Advice on Picking a Wedding Date and Avoiding Dates that Will be a Problem Later

Bride & groom in ceremony
Nerida McMurray Photography/Digital Vision/Getty Images

Many wedding articles you'll read will provide advice on the best wedding dates for good weather and big discounts. What they don't tell you is what the worst wedding dates are. Here are some wedding dates you'll probably want to avoid.
 

Wedding Dates When Your Guests Might Rather be Somewhere Else.

  • New Year's and Christmas (Anywhere between the 23th of December and the 5th of January)
  • Thanksgiving (In US, the fourth Thursday of November. In Canada, the second Monday of the month.)
  • Superbowl weekend 
  • The World Series
  • In the US, the weekend before April 15 - tax day! Okay, probably no one would rather be doing taxes, but they might be a little stressed out!
  • Memorial Day weekend
  • Labor Day weekend
    While some wedding experts say these both Labor Day and Memorial Day are good days to get married (as you'll likely find cheaper rates on venues and vendors, and your guest will have three days to travel), wedding guests often have other plans for these weekends. It's also harder and more expensive to travel on those weekends.

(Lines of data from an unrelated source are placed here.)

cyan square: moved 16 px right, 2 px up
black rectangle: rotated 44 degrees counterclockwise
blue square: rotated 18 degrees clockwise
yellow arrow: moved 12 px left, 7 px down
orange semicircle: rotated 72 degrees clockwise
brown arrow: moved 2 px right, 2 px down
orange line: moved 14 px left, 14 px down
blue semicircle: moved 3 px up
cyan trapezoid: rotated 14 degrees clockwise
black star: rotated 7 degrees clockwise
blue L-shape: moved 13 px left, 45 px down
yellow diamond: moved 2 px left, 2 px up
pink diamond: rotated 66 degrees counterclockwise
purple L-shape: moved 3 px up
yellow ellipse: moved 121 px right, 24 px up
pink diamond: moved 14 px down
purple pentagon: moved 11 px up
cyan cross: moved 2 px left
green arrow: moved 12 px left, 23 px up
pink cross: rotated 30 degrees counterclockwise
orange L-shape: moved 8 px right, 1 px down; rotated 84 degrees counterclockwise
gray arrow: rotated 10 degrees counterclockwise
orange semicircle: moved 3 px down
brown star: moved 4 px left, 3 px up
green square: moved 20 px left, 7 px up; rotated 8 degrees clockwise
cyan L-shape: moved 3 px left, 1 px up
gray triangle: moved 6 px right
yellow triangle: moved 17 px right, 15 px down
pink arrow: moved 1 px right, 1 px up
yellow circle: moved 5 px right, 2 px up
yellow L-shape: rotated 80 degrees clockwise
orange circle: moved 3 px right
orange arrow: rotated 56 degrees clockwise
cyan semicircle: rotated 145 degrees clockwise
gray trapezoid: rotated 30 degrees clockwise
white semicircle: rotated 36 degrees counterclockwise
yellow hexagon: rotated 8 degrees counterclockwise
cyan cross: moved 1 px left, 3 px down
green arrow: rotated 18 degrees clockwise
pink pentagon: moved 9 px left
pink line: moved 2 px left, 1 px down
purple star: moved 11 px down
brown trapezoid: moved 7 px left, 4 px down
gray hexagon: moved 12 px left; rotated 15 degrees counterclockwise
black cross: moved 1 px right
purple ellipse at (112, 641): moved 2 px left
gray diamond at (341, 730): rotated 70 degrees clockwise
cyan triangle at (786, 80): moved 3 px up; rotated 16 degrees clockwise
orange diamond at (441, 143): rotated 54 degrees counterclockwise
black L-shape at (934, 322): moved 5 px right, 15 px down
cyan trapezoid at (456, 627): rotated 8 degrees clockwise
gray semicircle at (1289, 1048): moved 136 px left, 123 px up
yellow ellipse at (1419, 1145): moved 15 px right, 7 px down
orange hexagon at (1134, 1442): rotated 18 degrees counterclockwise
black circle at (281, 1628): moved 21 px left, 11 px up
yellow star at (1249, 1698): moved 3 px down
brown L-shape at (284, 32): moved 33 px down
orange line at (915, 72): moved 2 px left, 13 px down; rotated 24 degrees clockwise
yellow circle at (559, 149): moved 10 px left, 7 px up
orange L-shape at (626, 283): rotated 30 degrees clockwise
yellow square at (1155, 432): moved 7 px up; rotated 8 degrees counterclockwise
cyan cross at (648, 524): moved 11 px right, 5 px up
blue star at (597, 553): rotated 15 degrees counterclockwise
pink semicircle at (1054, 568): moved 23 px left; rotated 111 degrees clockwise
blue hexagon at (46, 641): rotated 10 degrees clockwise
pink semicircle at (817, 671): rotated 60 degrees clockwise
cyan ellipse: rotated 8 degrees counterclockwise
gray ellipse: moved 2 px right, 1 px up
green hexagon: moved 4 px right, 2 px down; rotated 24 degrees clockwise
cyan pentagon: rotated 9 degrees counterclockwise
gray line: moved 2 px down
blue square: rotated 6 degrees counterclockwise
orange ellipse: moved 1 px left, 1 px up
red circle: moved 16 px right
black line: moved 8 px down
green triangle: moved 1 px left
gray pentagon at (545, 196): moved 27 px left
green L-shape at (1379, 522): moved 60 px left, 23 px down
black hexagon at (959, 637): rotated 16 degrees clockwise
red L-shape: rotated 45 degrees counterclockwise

Wedding Dates That May Bring Bad Luck

  • Weekends that include a Friday the 13th
  • The Ides of March (March 15)
  • September 11
  • Daylight savings days (since your guests may either arrive an hour early, or show up horribly late.)

Religious Observances

  • If you are Jewish, or many of your guests are Jewish, you may wish to avoid Friday evening weddings, and Saturday weddings before sundown. You'll want to consult a Jewish calendar before setting your date. Don't marry on Rosh Hashanah or Yom Kippur. Most synagogues frown on marriages during the Days of Awe (the 10 days between Rosh Hashanah and Yom Kippur), as that is a very busy time. Depending on your community or denomination, you may be able to get married immediately after Passover, or may have to wait until after either Yom HaShoah or Shavout.

     

    • If you are Christian, or many of your guests are Christian, you'll want to avoid Holy Week (from Palm Sunday Weekend through Easter Sunday), and Christmas weddings (weekends around December 25). Some churches find Sunday weddings after the service a joyful celebration of the Sabbath, others frown on a wedding during the day of rest. Check with your congregation to be sure. Also, be aware that December is a busy month for most Christians, and thus it is better to plan a wedding for a different month if many of your guests are Christian.
    • If you are Muslim, or many of your guests are Muslim, be aware that Shawwal is considered a favorable time for a wedding, but the sacred months of Muharram and Ramadan are very bad times for a wedding. Many Muslim weddings occur on Sunday. You'll want to consult your mosque before selecting a date, of course.